• [PROVIDED DATA]

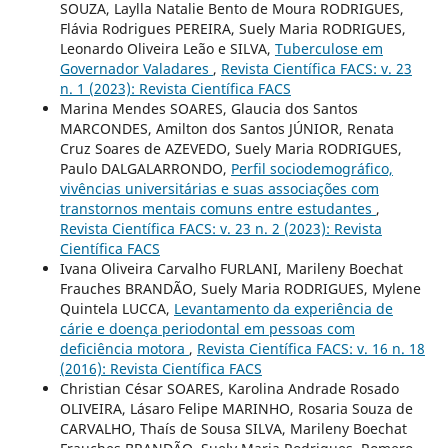
SOUZA, Laylla Natalie Bento de Moura RODRIGUES,
Flávia Rodrigues PEREIRA, Suely Maria RODRIGUES,
Leonardo Oliveira Leão e SILVA,
Tuberculose em
Governador Valadares
,
Revista Científica FACS: v. 23
n. 1 (2023): Revista Científica FACS
Marina Mendes SOARES, Glaucia dos Santos
MARCONDES, Amilton dos Santos JÚNIOR, Renata
Cruz Soares de AZEVEDO, Suely Maria RODRIGUES,
Paulo DALGALARRONDO,
Perfil sociodemográfico,
vivências universitárias e suas associações com
transtornos mentais comuns entre estudantes
,
Revista Científica FACS: v. 23 n. 2 (2023): Revista
Científica FACS
Ivana Oliveira Carvalho FURLANI, Marileny Boechat
Frauches BRANDÃO, Suely Maria RODRIGUES, Mylene
Quintela LUCCA,
Levantamento da experiência de
cárie e doença periodontal em pessoas com
deficiência motora
,
Revista Científica FACS: v. 16 n. 18
(2016): Revista Científica FACS
Christian César SOARES, Karolina Andrade Rosado
OLIVEIRA, Lásaro Felipe MARINHO, Rosaria Souza de
CARVALHO, Thaís de Sousa SILVA, Marileny Boechat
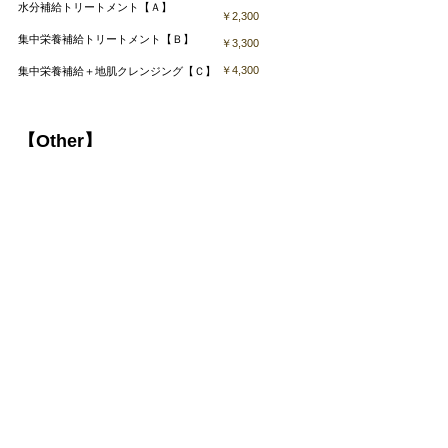
水分補給トリートメント【Ａ】
￥2,300
集中栄養補給トリートメント【Ｂ】
￥3,300
￥4,300
集中栄養補給＋地肌クレンジング【Ｃ】
【Other】
前髪カット
￥1,000
シャンプー・ブロー
￥2,800
☆価格は全て税込価格となっております。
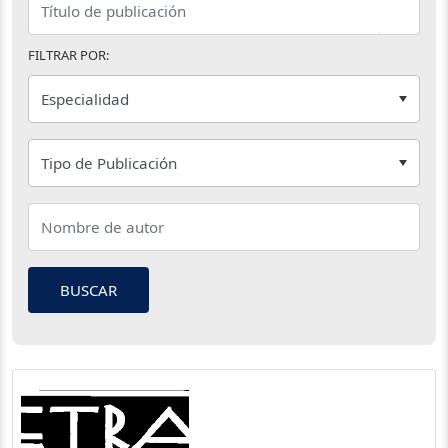
FILTRAR POR:
BUSCAR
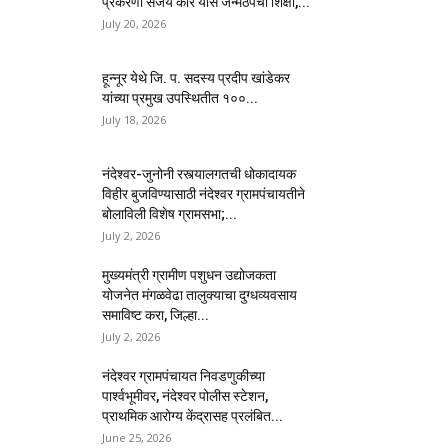
प्रकरणी संजय कोरे यास जन्मठेपेची शिक्षा,...
July 20, 2026
हून्नूर येथे जि. प. सदस्य प्रदीप खांडेकर
यांच्या प्रमुख उपस्थितीत १००...
July 18, 2026
नंदेश्वर-जुनोनी रस्त्यालगतची धोकादायक
विहीर बुजविण्यासाठी नंदेश्वर ग्रामपंचायतीने
बोलाविली विशेष ग्रामसभा;...
July 2, 2026
मुख्यमंत्री ग्रामीण पशुधन उद्योजकता
योजनेत मंगळवेढा तालुक्याचा दुग्धव्यवसाय
समाविष्ट करा, जिल्हा...
July 2, 2026
नंदेश्वर ग्रामपंचायत निवडणुकीच्या
पार्श्वभूमीवर, नंदेश्वर पोलीस स्टेशन,
प्राथमिक आरोग्य केंद्रासह प्रलंबित...
June 25, 2026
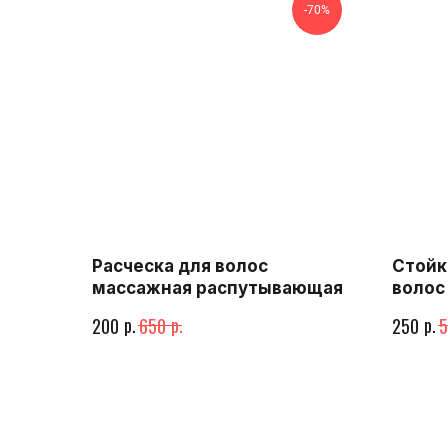
-70%
Расческа для волос
Стойк
массажная распутывающая
волос
р.
р.
р.
200
650
250
5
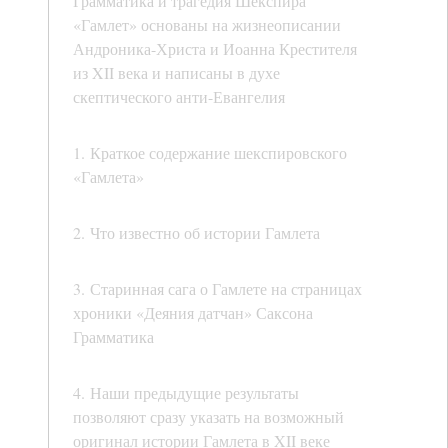
Грамматика и трагедия Шекспира
«Гамлет» основаны на жизнеописании
Андроника-Христа и Иоанна Крестителя
из XII века и написаны в духе
скептического анти-Евангелия
1. Краткое содержание шекспировского
«Гамлета»
2. Что известно об истории Гамлета
3. Старинная сага о Гамлете на страницах
хроники «Деяния датчан» Саксона
Грамматика
4. Наши предыдущие результаты
позволяют сразу указать на возможный
оригинал истории Гамлета в XII веке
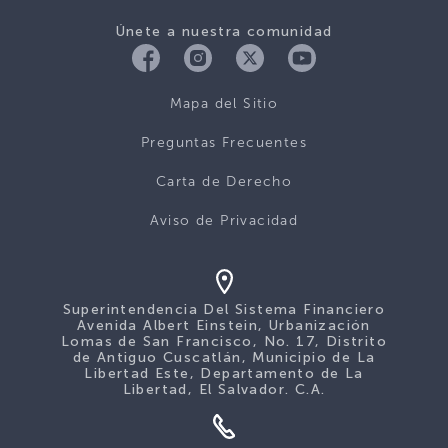
Únete a nuestra comunidad
Mapa del Sitio
Preguntas Frecuentes
Carta de Derecho
Aviso de Privacidad
Superintendencia Del Sistema Financiero
Avenida Albert Einstein, Urbanización
Lomas de San Francisco, No. 17, Distrito
de Antiguo Cuscatlán, Municipio de La
Libertad Este, Departamento de La
Libertad, El Salvador. C.A.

• [TASK BRIEF]
Go through the material line by line. Show each line that contains the string "Suely".

• [ANSWER TO THIS TASK]
Flávia Rodrigues PEREIRA, Suely Maria RODRIGUES,
Cruz Soares de AZEVEDO, Suely Maria RODRIGUES,
Frauches BRANDÃO, Suely Maria RODRIGUES, Mylene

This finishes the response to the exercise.